Dobson hates gays like Southerners hate toll roads. You could almost say it’s an obsession.

  After all, it was Dobson who first pointed out that there was a distinct possibility that SpongeBob SquarePants is gay.

  Yes, the cartoon character.

  In the words of SpongeBob’s long-suffering co worker Squid-ward, “Oh, my aching tentacles.”

  Dobson is the chronically humor-impaired spokesman for the Christian right. That’s how I know he wasn’t joking when he told a roomful of rich supporters that SpongeBob appeared in a “pro-homosexual video” along with other known cartoon deviants including Barney the dinosaur (duh, he’s gay because he’s purple) and Jimmy Neutron, who, while not purple is highly intelligent and therefore suspect.

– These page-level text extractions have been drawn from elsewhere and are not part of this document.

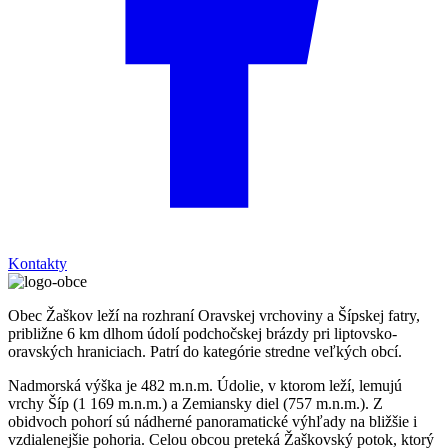
Kontakty
Obec Žaškov leží na rozhraní Oravskej vrchoviny a Šípskej fatry,
približne 6 km dlhom údolí podchočskej brázdy pri liptovsko-
oravských hraniciach. Patrí do kategórie stredne veľkých obcí.
Nadmorská výška je 482 m.n.m. Údolie, v ktorom leží, lemujú
vrchy Šíp (1 169 m.n.m.) a Zemiansky diel (757 m.n.m.). Z
obidvoch pohorí sú nádherné panoramatické výhľady na bližšie i
vzdialenejšie pohoria. Celou obcou preteká Žaškovský potok, ktorý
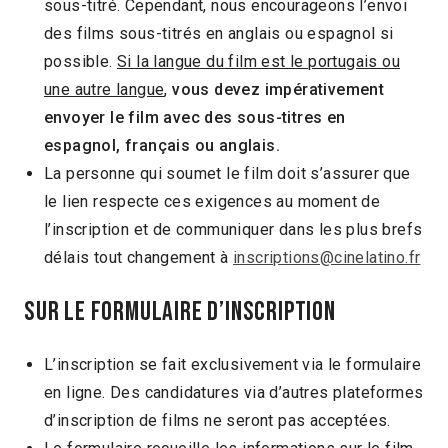
sous-titré. Cependant, nous encourageons l’envoi
des films sous-titrés en anglais ou espagnol si
possible.
Si la langue du film est le portugais ou
une autre langue
,
vous devez impérativement
envoyer le film avec des sous-titres en
espagnol, français ou anglais.
La personne qui soumet le film doit s’assurer que
le lien respecte ces exigences au moment de
l’inscription et de communiquer dans les plus brefs
délais tout changement à
inscriptions@cinelatino.fr
SUR LE FORMULAIRE D’INSCRIPTION
L’inscription se fait exclusivement via le formulaire
en ligne. Des candidatures via d’autres plateformes
d’inscription de films ne seront pas acceptées.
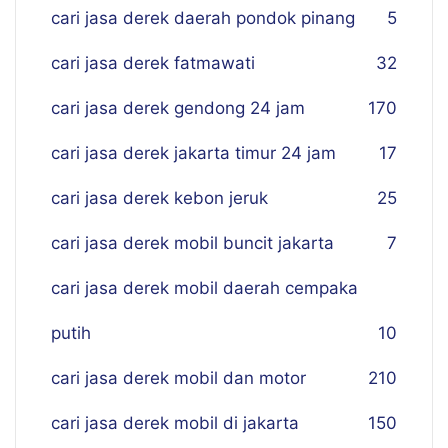
cari jasa derek daerah pondok pinang
5
cari jasa derek fatmawati
32
cari jasa derek gendong 24 jam
170
cari jasa derek jakarta timur 24 jam
17
cari jasa derek kebon jeruk
25
cari jasa derek mobil buncit jakarta
7
cari jasa derek mobil daerah cempaka
putih
10
cari jasa derek mobil dan motor
210
cari jasa derek mobil di jakarta
150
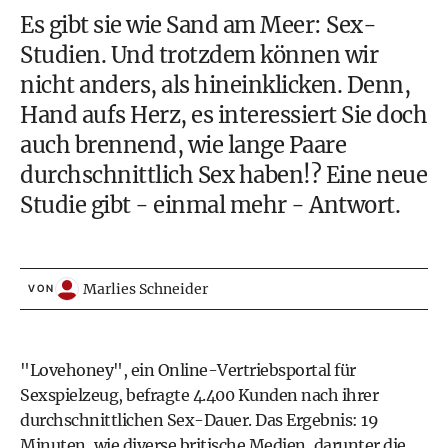
Es gibt sie wie Sand am Meer: Sex-
Studien. Und trotzdem können wir
nicht anders, als hineinklicken. Denn,
Hand aufs Herz, es interessiert Sie doch
auch brennend, wie lange Paare
durchschnittlich Sex haben!? Eine neue
Studie gibt - einmal mehr - Antwort.
Marlies Schneider
VON
"
Lovehoney
", ein Online-Vertriebsportal für
Sexspielzeug, befragte 4.400 Kunden nach ihrer
durchschnittlichen Sex-Dauer. Das Ergebnis: 19
Minuten, wie diverse britische Medien, darunter die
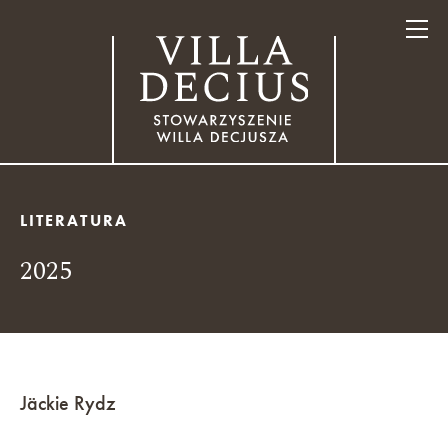
LITERATURA
2025
Jäckie Rydz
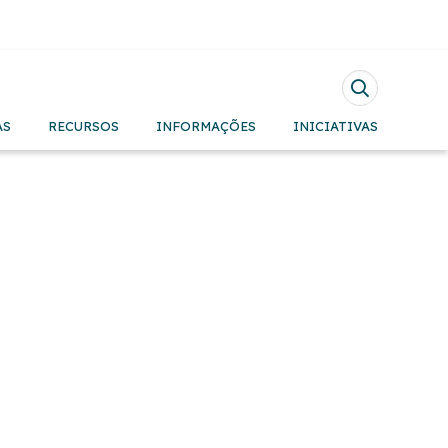
Pesquisar
AS
RECURSOS
INFORMAÇÕES
INICIATIVAS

  Dobson said that the video would be watched by millions of elementary school students and includes a reference to being “tolerant of differences.” The nerve! Who does SpongeBob think he is? Jesus Christ? Tolerance will not be, uh, tolerated. Oh, and tolerance is quite possibly closely connected to gayance.

  As a longtime Methodist Sunday School teacher and a huge fan of Mr. SquarePants, I’m uniquely qualified to say that, having watched every single episode, I see nothing un-Christian in the lifestyle of Bikini Bottom’s most famous resident.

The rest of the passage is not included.